GOAL OF THE EXERCISE -
Restate word for word the lines below, from the one containing "A2B Psicólogos, nos" through the final line, with no pictures included.

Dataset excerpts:
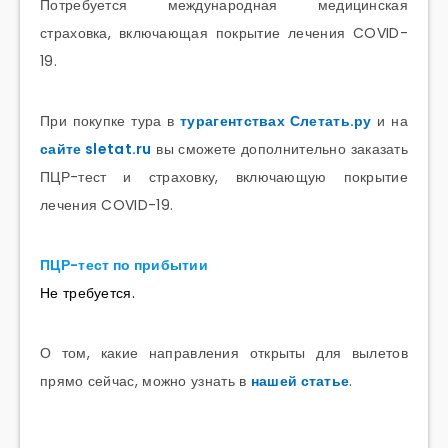
Потребуется международная медицинская
страховка, включающая покрытие лечения COVID-
19.
При покупке тура в
турагентствах Слетать.ру
и на
сайте sletat.ru
вы сможете дополнительно заказать
ПЦР-тест и страховку, включающую покрытие
лечения COVID-19.
ПЦР-тест по прибытии
Не требуется.
О том, какие направления открыты для вылетов
прямо сейчас, можно узнать в
нашей статье
.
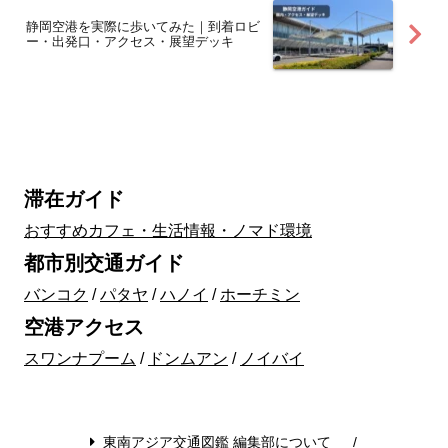
静岡空港を実際に歩いてみた｜到着ロビ
ー・出発口・アクセス・展望デッキ
滞在ガイド
おすすめカフェ・生活情報・ノマド環境
都市別交通ガイド
バンコク
/
パタヤ
/
ハノイ
/
ホーチミン
空港アクセス
スワンナプーム
/
ドンムアン
/
ノイバイ
東南アジア交通図鑑 編集部について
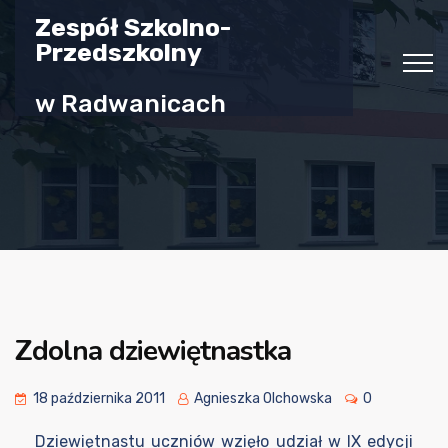
Zespół Szkolno-
Przedszkolny
w Radwanicach
Zdolna dziewiętnastka
18 października 2011
Agnieszka Olchowska
0
Dziewiętnastu uczniów wzięło udział w IX edycji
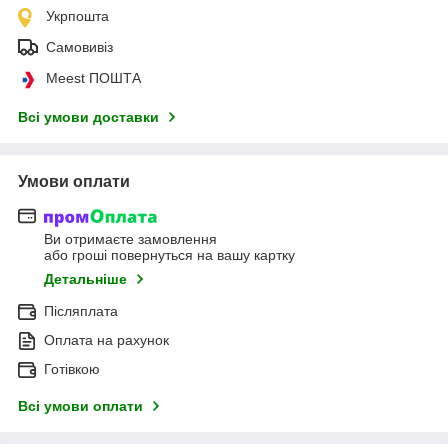
Укрпошта
Самовивіз
Meest ПОШТА
Всі умови доставки
Умови оплати
Ви отримаєте замовлення
або гроші повернуться на вашу картку
Детальніше
Післяплата
Оплата на рахунок
Готівкою
Всі умови оплати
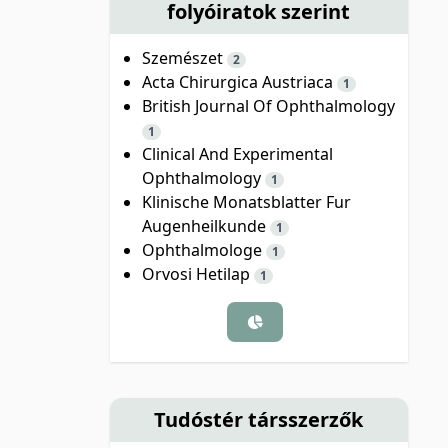
folyóiratok szerint
Szemészet
2
Acta Chirurgica Austriaca
1
British Journal Of Ophthalmology
1
Clinical And Experimental
Ophthalmology
1
Klinische Monatsblatter Fur
Augenheilkunde
1
Ophthalmologe
1
Orvosi Hetilap
1
Tudóstér társszerzők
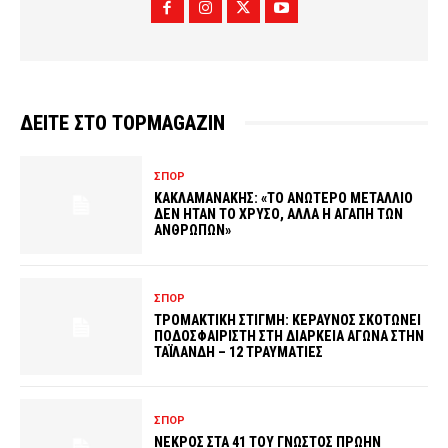
ΔΕΙΤΕ ΣΤΟ TOPMAGAZIN
ΣΠΟΡ
ΚΑΚΛΑΜΑΝΑΚΗΣ: «ΤΟ ΑΝΩΤΕΡΟ ΜΕΤΑΛΛΙΟ
ΔΕΝ ΗΤΑΝ ΤΟ ΧΡΥΣΟ, ΑΛΛΑ Η ΑΓΑΠΗ ΤΩΝ
ΑΝΘΡΩΠΩΝ»
ΣΠΟΡ
ΤΡΟΜΑΚΤΙΚΗ ΣΤΙΓΜΗ: ΚΕΡΑΥΝΟΣ ΣΚΟΤΩΝΕΙ
ΠΟΔΟΣΦΑΙΡΙΣΤΗ ΣΤΗ ΔΙΑΡΚΕΙΑ ΑΓΩΝΑ ΣΤΗΝ
ΤΑΪΛΑΝΔΗ – 12 ΤΡΑΥΜΑΤΙΕΣ
ΣΠΟΡ
ΝΕΚΡΟΣ ΣΤΑ 41 ΤΟΥ ΓΝΩΣΤΟΣ ΠΡΩΗΝ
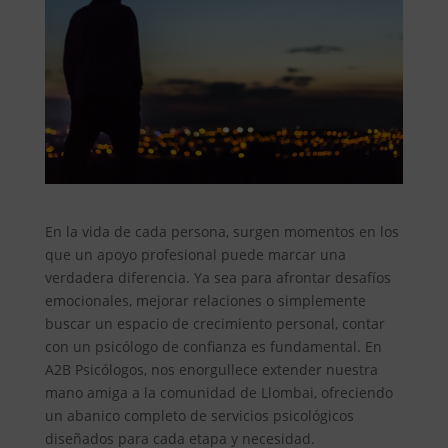
En la vida de cada persona, surgen momentos en los
que un apoyo profesional puede marcar una
verdadera diferencia. Ya sea para afrontar desafíos
emocionales, mejorar relaciones o simplemente
buscar un espacio de crecimiento personal, contar
con un psicólogo de confianza es fundamental. En
A2B Psicólogos, nos enorgullece extender nuestra
mano amiga a la comunidad de Llombai, ofreciendo
un abanico completo de servicios psicológicos
diseñados para cada etapa y necesidad.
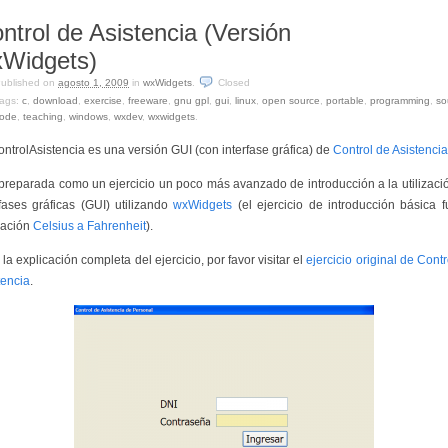
ntrol de Asistencia (Versión
Widgets)
ublished on
agosto 1, 2009
in
wxWidgets
.
Closed
ags:
c
,
download
,
exercise
,
freeware
,
gnu gpl
,
gui
,
linux
,
open source
,
portable
,
programming
,
so
ode
,
teaching
,
windows
,
wxdev
,
wxwidgets
.
ntrolAsistencia es una versión GUI (con interfase gráfica) de
Control de Asistencia
preparada como un ejercicio un poco más avanzado de introducción a la utilizaci
rfases gráficas (GUI) utilizando
wxWidgets
(el ejercicio de introducción básica f
cación
Celsius a Fahrenheit
).
la explicación completa del ejercicio, por favor visitar el
ejercicio original de Contr
tencia
.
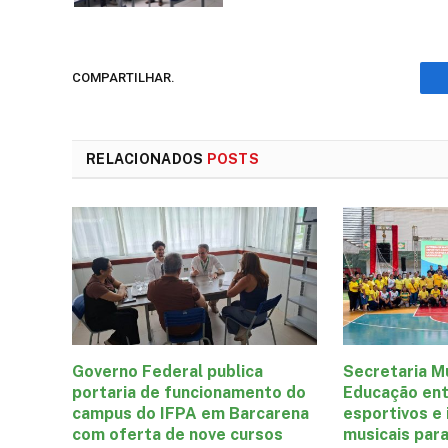
COMPARTILHAR.
RELACIONADOS
POSTS
Governo Federal publica
Secretaria Mu
portaria de funcionamento do
Educação ent
campus do IFPA em Barcarena
esportivos e
com oferta de nove cursos
musicais par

EXPECTED ANSWER -
A2B Psicólogos, nos enorgullece extender nuestra
mano amiga a la comunidad de Llombai, ofreciendo
un abanico completo de servicios psicológicos
diseñados para cada etapa y necesidad.
ntrol de Asistencia (Versión
Widgets)
ublished on
agosto 1, 2009
in
wxWidgets
.
Closed
ags:
c
,
download
,
exercise
,
freeware
,
gnu gpl
,
gui
,
linux
,
open source
,
portable
,
programming
,
so
ode
,
teaching
,
windows
,
wxdev
,
wxwidgets
.
ntrolAsistencia es una versión GUI (con interfase gráfica) de
Control de Asistencia
preparada como un ejercicio un poco más avanzado de introducción a la utilizaci
rfases gráficas (GUI) utilizando
wxWidgets
(el ejercicio de introducción básica f
cación
Celsius a Fahrenheit
).
la explicación completa del ejercicio, por favor visitar el
ejercicio original de Contr
tencia
.
COMPARTILHAR.
RELACIONADOS
POSTS
Governo Federal publica
Secretaria Mu
portaria de funcionamento do
Educação ent
campus do IFPA em Barcarena
esportivos e
com oferta de nove cursos
musicais par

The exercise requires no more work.